> Requirement:
This exercise calls for the records to be returned exactly, with images removed.

___ Task material ___

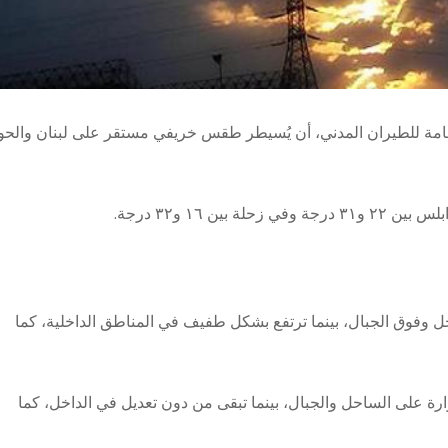
العامة للطيران المدني، أن يُسيطر طقس خريفي مستقر على لبنان وال
حل وفوق الجبال، بينما ترتفع بشكل طفيف في المناطق الداخلية، كما
رارة على الساحل والجبال، بينما تبقى من دون تعديل في الداخل، كما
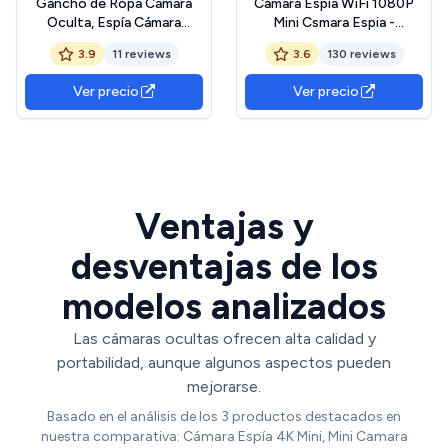
Gancho de Ropa Cámara
Cámara Espía WiFi 1080P
Oculta, Espía Cámara
Mini Csmara Espia -
Oculta HD 1080P Ropa
Vigilancia Inalámbrica
3.9
11 reviews
3.6
130 reviews
Colgar la Cámara, Mini
Interior/Exterior Ultra Gran
Cámara Espía Soporte de
Angular Camara Oculta con
Ver precio
Ver precio
Detección de Movimiento
Al Detección de
y Grabación en Bucle
Movimiento, Transmisión
(Negro)
en Tiempo Real App Móvil,
Mini Camara
Ventajas y
desventajas de los
modelos analizados
Las cámaras ocultas ofrecen alta calidad y
portabilidad, aunque algunos aspectos pueden
mejorarse.
Basado en el análisis de los 3 productos destacados en
nuestra comparativa: Cámara Espía 4K Mini, Mini Camara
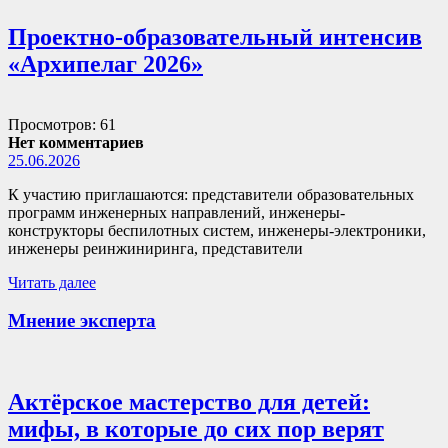
Проектно-образовательный интенсив
«Архипелаг 2026»
Просмотров: 61
Нет комментариев
25.06.2026
К участию приглашаются: представители образовательных
программ инженерных направлений, инженеры-
конструкторы беспилотных систем, инженеры-электроники,
инженеры реинжиниринга, представители
Читать далее
Мнение эксперта
Актёрское мастерство для детей:
мифы, в которые до сих пор верят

___

> Result of the task:
العامة للطيران المدني، أن يُسيطر طقس خريفي مستقر على لبنان وال
حل وفوق الجبال، بينما ترتفع بشكل طفيف في المناطق الداخلية، كما
رارة على الساحل والجبال، بينما تبقى من دون تعديل في الداخل، كما
Gancho de Ropa Cámara
Cámara Espía WiFi 1080P
Oculta, Espía Cámara
Mini Csmara Espia -
Oculta HD 1080P Ropa
Vigilancia Inalámbrica
3.9
11 reviews
3.6
130 reviews
Colgar la Cámara, Mini
Interior/Exterior Ultra Gran
Cámara Espía Soporte de
Angular Camara Oculta con
Ver precio
Ver precio
Detección de Movimiento
Al Detección de
y Grabación en Bucle
Movimiento, Transmisión
(Negro)
en Tiempo Real App Móvil,
Mini Camara
Ventajas y
desventajas de los
modelos analizados
Las cámaras ocultas ofrecen alta calidad y
portabilidad, aunque algunos aspectos pueden
mejorarse.
Basado en el análisis de los 3 productos destacados en
nuestra comparativa: Cámara Espía 4K Mini, Mini Camara
Проектно-образовательный интенсив
«Архипелаг 2026»
Просмотров: 61
Нет комментариев
25.06.2026
К участию приглашаются: представители образовательных
программ инженерных направлений, инженеры-
конструкторы беспилотных систем, инженеры-электроники,
инженеры реинжиниринга, представители
Читать далее
Мнение эксперта
Актёрское мастерство для детей:
мифы, в которые до сих пор верят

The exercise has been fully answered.